In a letter sent to BP earlier this month, Texas Governor Rick Perry and Attorney General Greg Abbott say that BP General Counsel Jack Lynch told them that the reason BP wasn't limiting claims to the statutory cap of $75 million was that gross negligence led to the disastrous explosion of the Deepwater Horizon drilling rig.
"Finally, we note that your letter states: 'We have not asserted the cap provided under the Oil Pollution Act,'" Perry and Abbott say in reference to BP's statement it wouldn't invoke the post-Exxon-Valdez law that limits a company's spill related liabilities to $75 million. "We read that as an attempt to suggest that BP is voluntarily paying claims associated with the oil spill. The truth is that BP has not asserted the cap because it acknowledged that evidence would reveal that the explosion and resulting spill were the product of gross negligence -- which renders the statutory cap irrelevant. We know this because, during a conference call with Gulf Coast attorneys general, BP General Counsel Jack Lynch acknowledged that gross negligence would be revealed as a cause of the explosion that led to the oil spill."
Such a finding would be significant not only because it would render the $75 million cap moot, but because it would also quadruple the fine-per-barrel that the government could assess on BP. The Houston Chronicle runs the numbers:
If the courts find BP was negligent in activities that caused the Gulf of Mexico oil spill it's fines could nearly quadruple.
• Per barrel fines under the Clean Water Act
• Without gross negligence: $1,100
• With gross negligence: $4,300
• Size of total fines assuming 55,000 barrel-per-day spill rate
• $5 billion without negligence finding
• $19.6 billion with negligence finding
Not surprisingly, BP is now publicly denying that Lynch ever told Perry or Abbott that BP would be found guilty of gross negligence. Call me bipartisan, but this is one scenario where I actually believe Perry and Abbott, both of whom are Republicans.
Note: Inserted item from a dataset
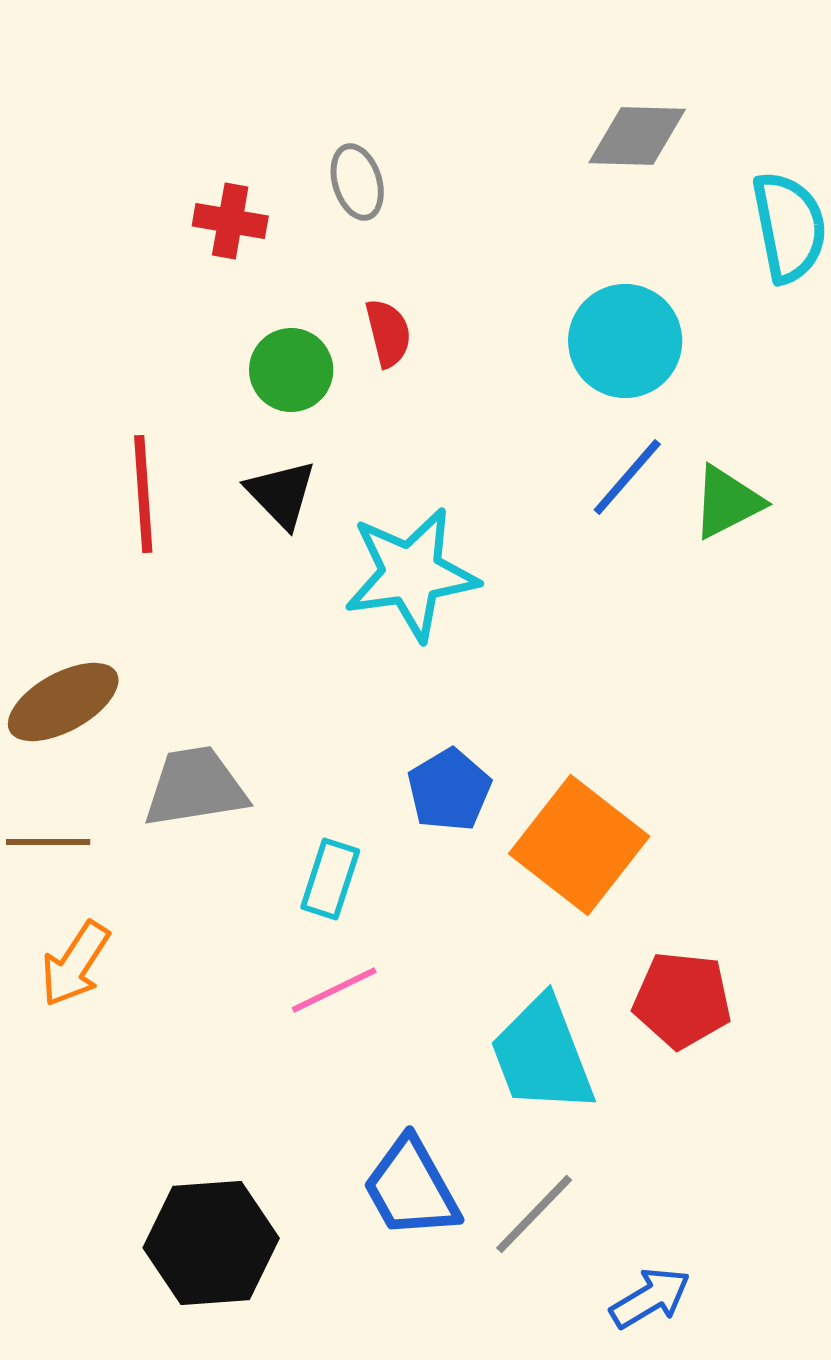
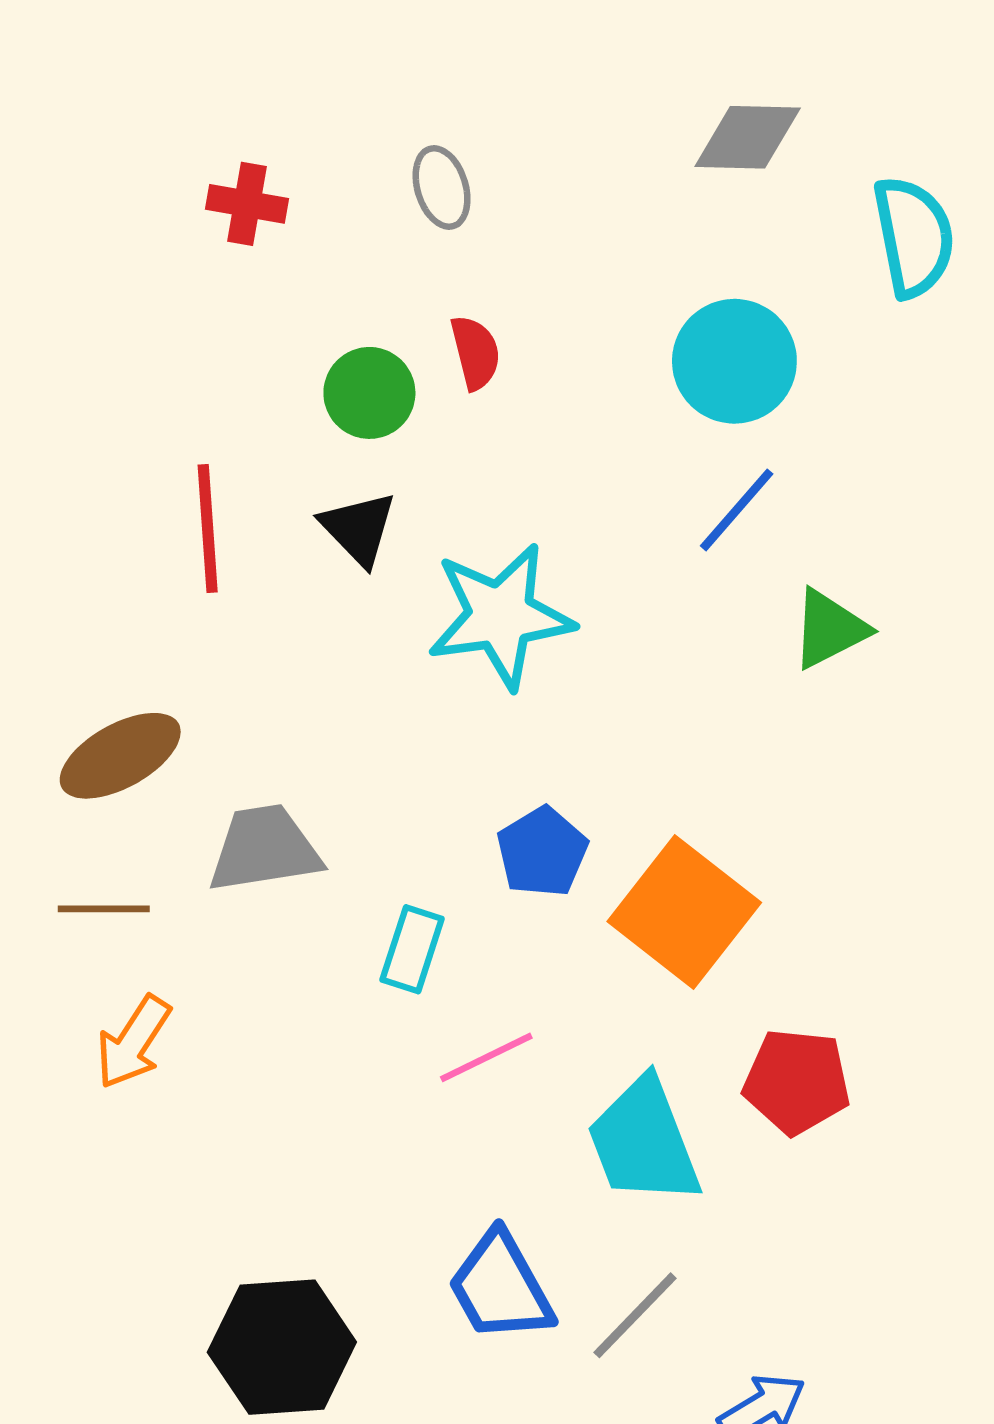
red cross: (230, 221) -> (247, 204), moved
green triangle: (727, 502) -> (830, 629), moved
pink line: (334, 990) -> (486, 1057), moved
Interesting note: in explaining why it believes it is entitled to a $10 billion tax deduction bailout to defray the costs of the spill, BP includes among its expenses $5 billion in fines, tallied at $1,100 per barrel, the per barrel rate if they are not found guilty of gross negligence. If they are found guilty of negligence, that fine would rise to nearly $20 billion, but from BP's perspective, the upside would be that they believe that they'd be entitled to a larger tax deduction bailout. Of course, that assumes BP is able to get its hands on a bailout in the first place: legislation is on its way to make sure they can't profit from the spill. Let's hope it gets passed quickly.